Em tempo de quaresma e de aproximação da Páscoa, o Arcebispo Primaz de Braga, D. Jorge Ortiga, publicou as orientações para este período, tendo em conta a situação de pandemia que se vive.

A Arquidiocese de Braga proibiu a realização do Compasso ou Visita Pascal, assim como qualquer “saída simbólica da cruz”.

“O período da Páscoa não será celebrado com os habituais sinais festivos dos compassos pascais que caminham pelas ruas e entram nas casas. Desprovidos de sinais, devemos promover encontros de interioridade com Cristo vivo para que Ele, o Bom Samaritano, percorra os caminhos da vida com os seus problemas e dificuldades, oferecendo, por intermédio de todos os cristãos, uma presença libertadora”, pode ler-se.

Jorge Ortiga deixou, no entanto, algumas indicações muito concretas, como o distanciamento nas celebrações e a higienização frequente de espaços e mãos. As celebrações pascais também são alvo de certas especificidades.

“No Domingo de Ramos celebraremos a comemoração da entrada de Jesus em Jerusalém segundo a segunda forma prevista pelo Missal Romano. Evitem-se ajuntamentos e os ministros e os fiéis tenham nas mãos os ramos de oliveira, não permitindo a entrega ou troca de ramos. Na missa vespertina da «ceia do Senhor» omita-se o lava-pés. O ato de Adoração da Cruz, na Sexta-feira Santa, o beijo da cruz, seja limitado só ao Presidente da Celebração. Há diversas modalidades de adoração da Cruz sem necessidade de beijar. Não é permitida a realização do Compasso ou Visita Pascal, assim como qualquer ‘saída simbólica da cruz’, escreveu.

Celebrações como batizados e matrimónios também são abordadas, assim como o acompanhamento de familiares em velórios. Festas e romarias também devem ser repensadas e adaptadas às circunstâncias do tempo em que acontecerem, mas sempre com a devida preparação.

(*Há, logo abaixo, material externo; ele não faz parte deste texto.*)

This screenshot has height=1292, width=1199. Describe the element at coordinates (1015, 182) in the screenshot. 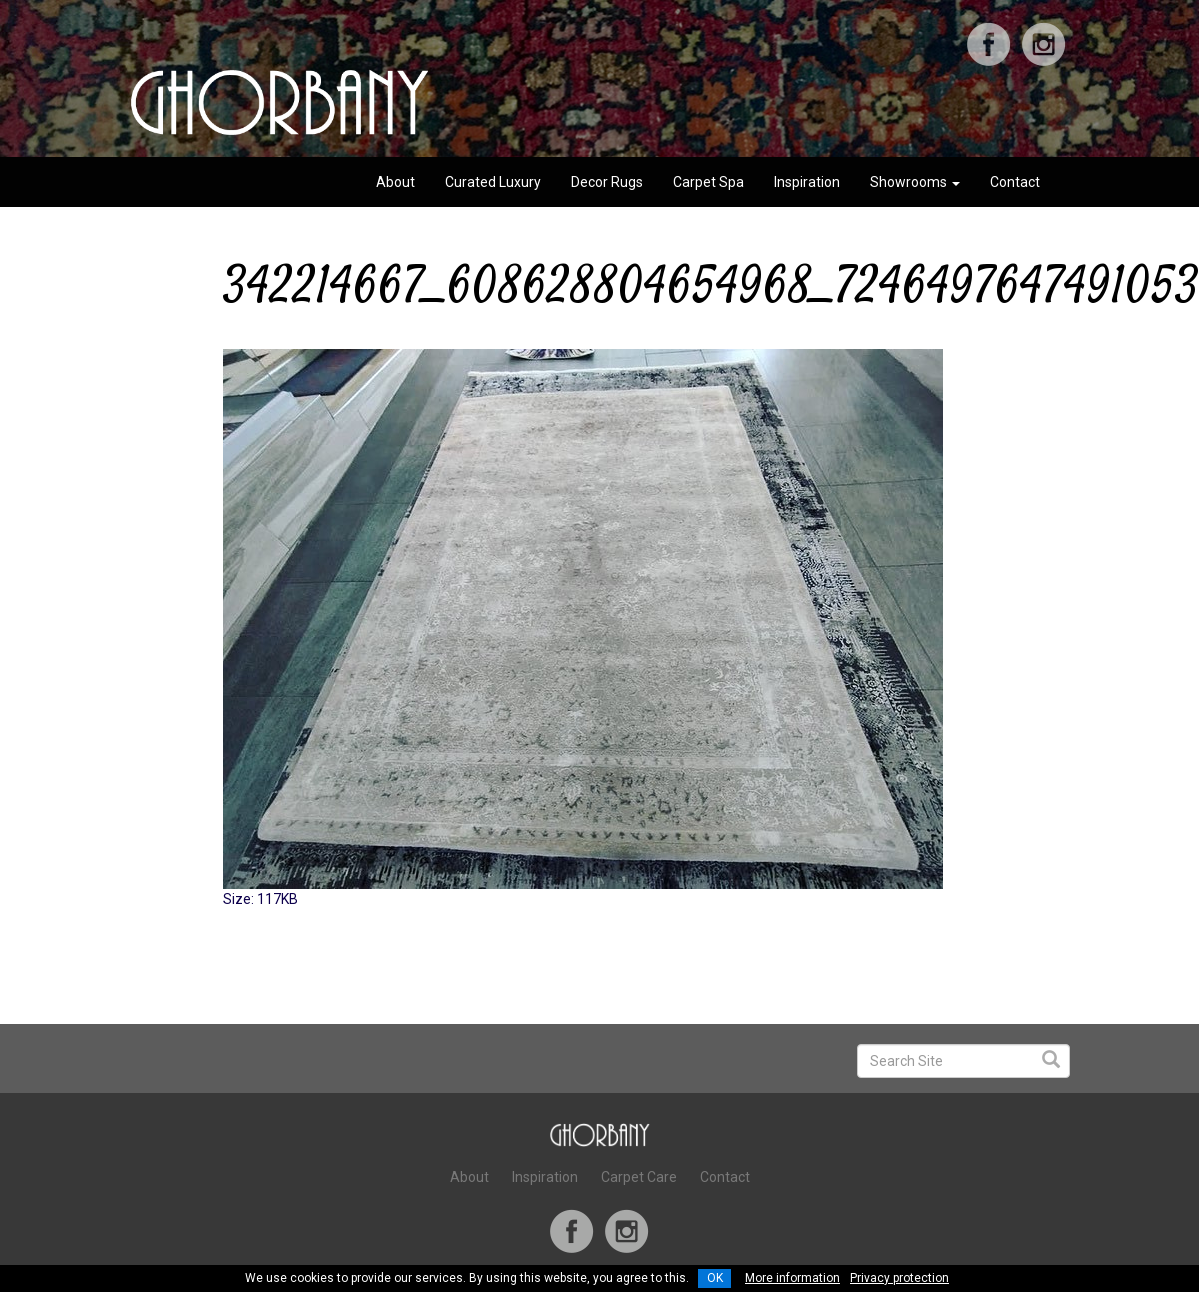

O Arcebispo dirigiu ainda uma palavra em especial aos sacerdotes, jovens e famílias, frisando que é de suma importância acompanhar aqueles que se encontram em situação de maior vulnerabilidade.

“Permaneçamos unidos no cumprimento das determinações e trabalhemos para que a Páscoa seja um acontecimento transbordante de graças em ordem à renovação da Arquidiocese que queremos que apresente um rosto Sinodal e Samaritano. Aos sacerdotes renovo a minha solicitude e amizade pessoal e recordo-lhes que caminhando juntos encontraremos o cêntuplo que Cristo prometeu. Não nos deixemos desanimar. Na fé estamos a descortinar um tempo novo que está a nascer. É inútil mal dizer o vírus. Com ele muita coisa nova pode acontecer, mesmo que não nos estejamos a aperceber”, concluiu.